The lender is also looking to raise another $300 million through offshore bonds and is in the process of obtaining an international credit rating, Iyer added.
“Taking into account Reserve Bank of India’s (RBI) yearly automatic route limit of $750 million, we would be left with a headroom of $590 million in FY20. We raised the $200 million at Libor plus 160 basis points (bps) in FY19 and the upcoming one (of $160 million) is expected to be closer to Libor plus 150bps."
London Interbank Offered Rate (Libor) is a key global benchmark for interest rates. One basis point equals one-hundredth of a percentage point.
Raising money from overseas would let Mahindra Finance diversify its sources of fund raising. It would also let the company tap international funds at a time when local liquidity has dried up.
Mahindra Finance primarily offers financing for purchasing new and pre-owned auto and utility vehicles, tractors, cars, commercial vehicles, construction equipment and for small and medium enterprises.

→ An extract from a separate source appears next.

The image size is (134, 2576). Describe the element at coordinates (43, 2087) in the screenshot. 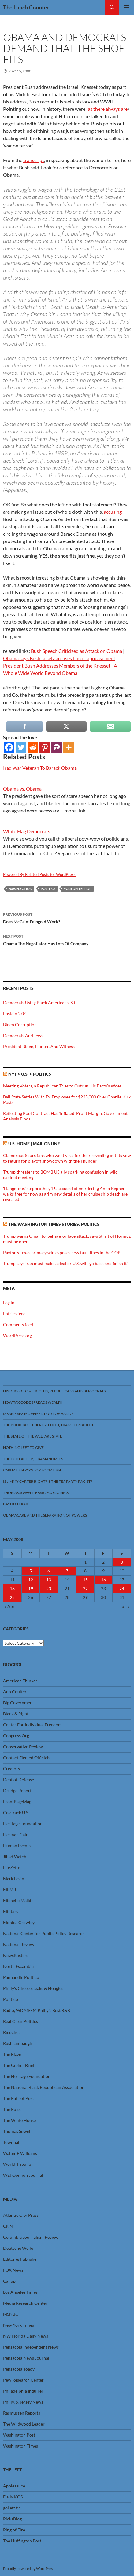

I see `The National Black Republican Association` at that location.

Simplifying ECB norms in January this year, the RBI allowed all entities eligible for foreign direct investment (FDI) to borrow up to $750 million each year under the automatic route. “All eligible borrowers can raise ECB up to $750 million or equivalent per financial year under auto route," according to the central bank’s 16 January notification.
“When you usually go to the bond market, a benchmark deal as expected by the institutional market is of $300 million. Effectively, one can say that whenever we may want to approach this offshore bond market, we will look to raise at least $300 million," he said, adding that once it secures the rating for the bond, “the investor can come through any route—dollar-denominated, masala, among others—as we will know which market is right and most attractive".

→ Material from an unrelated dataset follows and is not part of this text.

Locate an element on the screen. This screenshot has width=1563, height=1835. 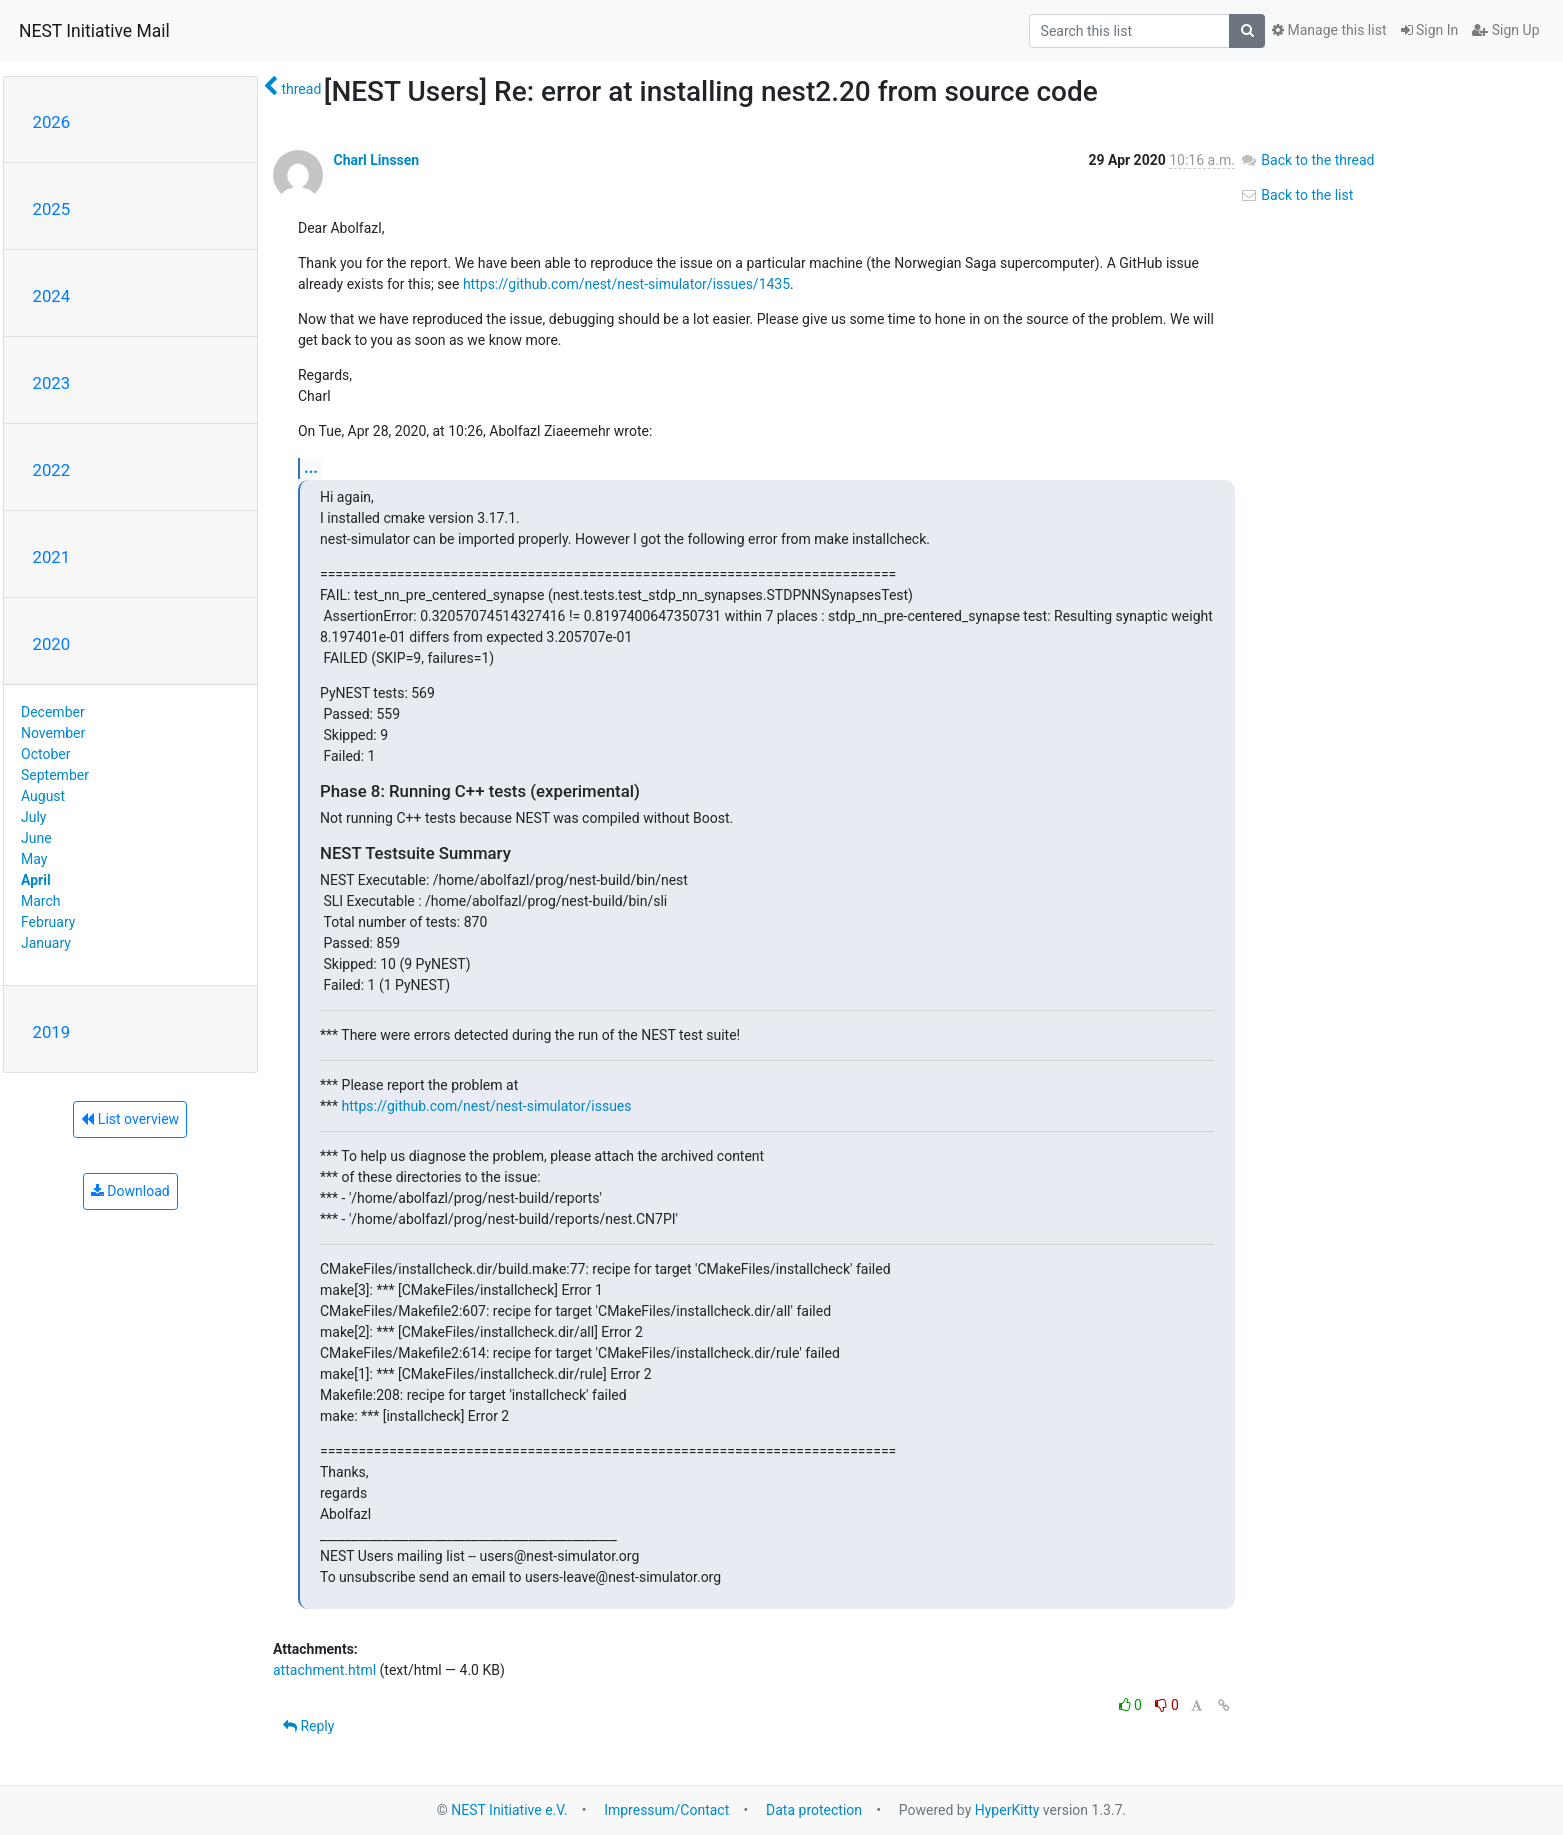
2025 is located at coordinates (52, 209).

The tenor of these instruments could be at least three years and the fully hedged cost would be 5-10bps, lower than the current domestic rates, he said.
Domestic companies raised $2.65 billion through the automatic route in ECBs in April this year, compared to $2.25 billion in the same month last year, RBI data showed.
As on March 2019, Mahindra Finance’s funding was largely from banks, which have a 46.4% share in total funds, followed by insurance and pension funds at 15.8%, and mutual funds (14.4%), among others. On the liquidity drought in the non-bank sector, Iyer said it is not an industry problem, but a player-specific issue.
“See, it originally started as an industry problem as NBFCs were unable to raise money. I think what we have seen in a period of time, maybe, is every lender is now going to player-specific. For instance, we have not had problems raising money."
Iyer said that if the refinance window is allowed by the central bank, non-banking financing companies (NBFCs) could borrow from the refinancing window against their assets.
“At the NBFC association level, there has been this discussion on how this needs to be structured because there is no single class of NBFCs. I think that is the level of discussion and not about why NBFCs need or do not, it is a discussion on how we create a structure which would work seamlessly," he added.
Iyer said while rural demand is slow in the first half of the year, it eventually picks up in the second half due to the onset of the festive season. While footfall at automobile dealerships has been comparatively low this year, he said, the company is not feeling the pressure because it is able to generate 15-20% of its monthly business on its own.
Pre-owned vehicles, he said will be in focus for the company. “Earlier pre-owned vehicle used to be 5-6% of our balance sheet, it moved to 8-10% now and we think it has an ability to become 15% of the balance sheet," said Iyer, without giving a time frame.